> [ACTION ITEM]: Each line in the records below, from the one that contains "Aktualizacja galerii Aquarium Gardens" to the one that contains "SDK ed esempi", should be reproduced exactly, the first and last included.

Stored data entries:

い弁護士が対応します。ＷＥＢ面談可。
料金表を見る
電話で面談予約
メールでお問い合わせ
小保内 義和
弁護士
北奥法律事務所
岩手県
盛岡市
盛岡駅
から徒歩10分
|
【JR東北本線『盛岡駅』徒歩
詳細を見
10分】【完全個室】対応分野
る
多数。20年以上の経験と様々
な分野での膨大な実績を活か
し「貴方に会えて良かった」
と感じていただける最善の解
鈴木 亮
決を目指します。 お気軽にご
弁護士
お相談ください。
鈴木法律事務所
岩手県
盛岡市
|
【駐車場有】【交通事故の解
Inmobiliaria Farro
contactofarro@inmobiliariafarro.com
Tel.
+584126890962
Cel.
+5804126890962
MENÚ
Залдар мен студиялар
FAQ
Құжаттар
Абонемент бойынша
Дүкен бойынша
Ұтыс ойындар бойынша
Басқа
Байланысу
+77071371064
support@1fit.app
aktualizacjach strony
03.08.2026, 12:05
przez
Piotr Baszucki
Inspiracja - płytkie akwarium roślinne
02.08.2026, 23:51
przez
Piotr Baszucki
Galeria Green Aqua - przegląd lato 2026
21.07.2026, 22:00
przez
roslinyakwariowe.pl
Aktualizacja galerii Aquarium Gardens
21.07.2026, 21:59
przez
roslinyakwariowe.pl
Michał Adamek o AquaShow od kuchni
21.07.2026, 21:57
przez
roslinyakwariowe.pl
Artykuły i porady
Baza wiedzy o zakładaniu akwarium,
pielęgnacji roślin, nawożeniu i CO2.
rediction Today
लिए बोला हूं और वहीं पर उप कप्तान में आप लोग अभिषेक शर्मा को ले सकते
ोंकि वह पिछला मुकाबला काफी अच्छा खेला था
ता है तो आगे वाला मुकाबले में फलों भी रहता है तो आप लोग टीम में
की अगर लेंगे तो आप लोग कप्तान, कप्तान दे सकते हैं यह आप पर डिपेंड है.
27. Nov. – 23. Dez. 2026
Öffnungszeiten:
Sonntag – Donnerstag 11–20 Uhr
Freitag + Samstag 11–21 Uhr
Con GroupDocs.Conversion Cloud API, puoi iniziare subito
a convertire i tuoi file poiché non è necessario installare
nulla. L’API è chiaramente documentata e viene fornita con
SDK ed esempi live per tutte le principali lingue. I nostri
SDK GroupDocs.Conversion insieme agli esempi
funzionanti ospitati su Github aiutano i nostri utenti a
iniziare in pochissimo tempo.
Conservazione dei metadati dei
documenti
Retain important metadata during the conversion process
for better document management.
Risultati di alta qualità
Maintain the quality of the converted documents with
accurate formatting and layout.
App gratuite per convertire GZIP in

> [SOLUTION TO THIS PROBLEM]:
Aktualizacja galerii Aquarium Gardens
21.07.2026, 21:59
przez
roslinyakwariowe.pl
Michał Adamek o AquaShow od kuchni
21.07.2026, 21:57
przez
roslinyakwariowe.pl
Artykuły i porady
Baza wiedzy o zakładaniu akwarium,
pielęgnacji roślin, nawożeniu i CO2.
rediction Today
लिए बोला हूं और वहीं पर उप कप्तान में आप लोग अभिषेक शर्मा को ले सकते
ोंकि वह पिछला मुकाबला काफी अच्छा खेला था
ता है तो आगे वाला मुकाबले में फलों भी रहता है तो आप लोग टीम में
की अगर लेंगे तो आप लोग कप्तान, कप्तान दे सकते हैं यह आप पर डिपेंड है.
27. Nov. – 23. Dez. 2026
Öffnungszeiten:
Sonntag – Donnerstag 11–20 Uhr
Freitag + Samstag 11–21 Uhr
Con GroupDocs.Conversion Cloud API, puoi iniziare subito
a convertire i tuoi file poiché non è necessario installare
nulla. L’API è chiaramente documentata e viene fornita con
SDK ed esempi live per tutte le principali lingue. I nostri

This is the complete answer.